> [Exercise requirements]: After locating "agent/owner/auctioneer know that" in the listing below, copy that line and each one after it exactly, ending with the line that has "www.joneslanglasalle.co.uk/Tower Bridge".

> [Information supplied]:
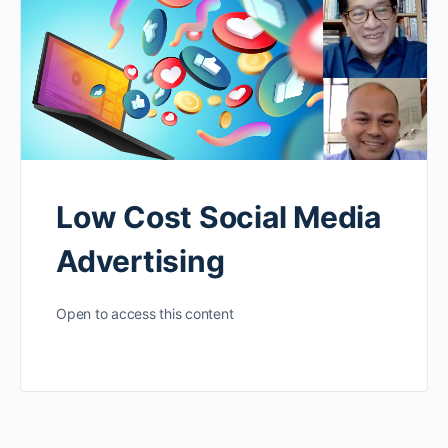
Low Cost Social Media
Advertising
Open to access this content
* * *
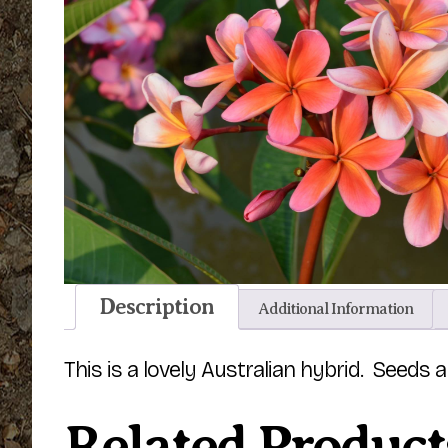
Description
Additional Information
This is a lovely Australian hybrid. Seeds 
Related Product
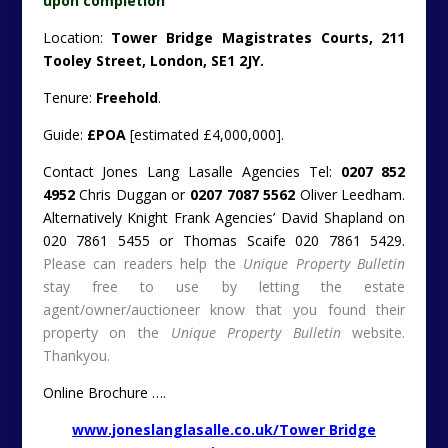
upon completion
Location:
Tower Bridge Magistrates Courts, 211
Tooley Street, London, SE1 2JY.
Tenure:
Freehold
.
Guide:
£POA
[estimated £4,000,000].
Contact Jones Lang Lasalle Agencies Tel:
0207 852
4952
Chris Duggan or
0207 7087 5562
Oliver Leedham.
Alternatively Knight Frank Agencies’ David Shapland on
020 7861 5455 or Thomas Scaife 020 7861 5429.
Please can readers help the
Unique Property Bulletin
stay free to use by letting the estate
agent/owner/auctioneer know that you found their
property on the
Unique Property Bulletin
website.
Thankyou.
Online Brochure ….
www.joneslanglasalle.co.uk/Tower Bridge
---
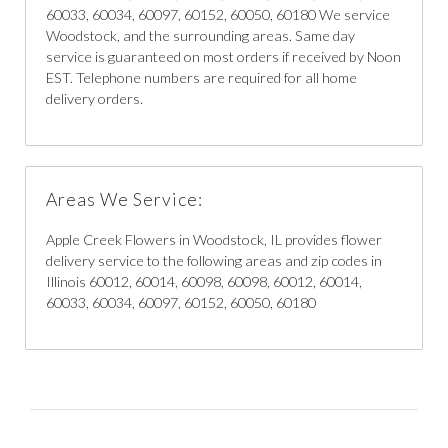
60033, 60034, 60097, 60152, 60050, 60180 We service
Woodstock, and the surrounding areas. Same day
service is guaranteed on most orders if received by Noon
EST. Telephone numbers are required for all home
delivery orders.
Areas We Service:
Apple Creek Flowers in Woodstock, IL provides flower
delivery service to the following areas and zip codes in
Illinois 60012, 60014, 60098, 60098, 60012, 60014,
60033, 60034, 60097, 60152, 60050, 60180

> [Answer below]:
agent/owner/auctioneer know that you found their
property on the
Unique Property Bulletin
website.
Thankyou.
Online Brochure ….
www.joneslanglasalle.co.uk/Tower Bridge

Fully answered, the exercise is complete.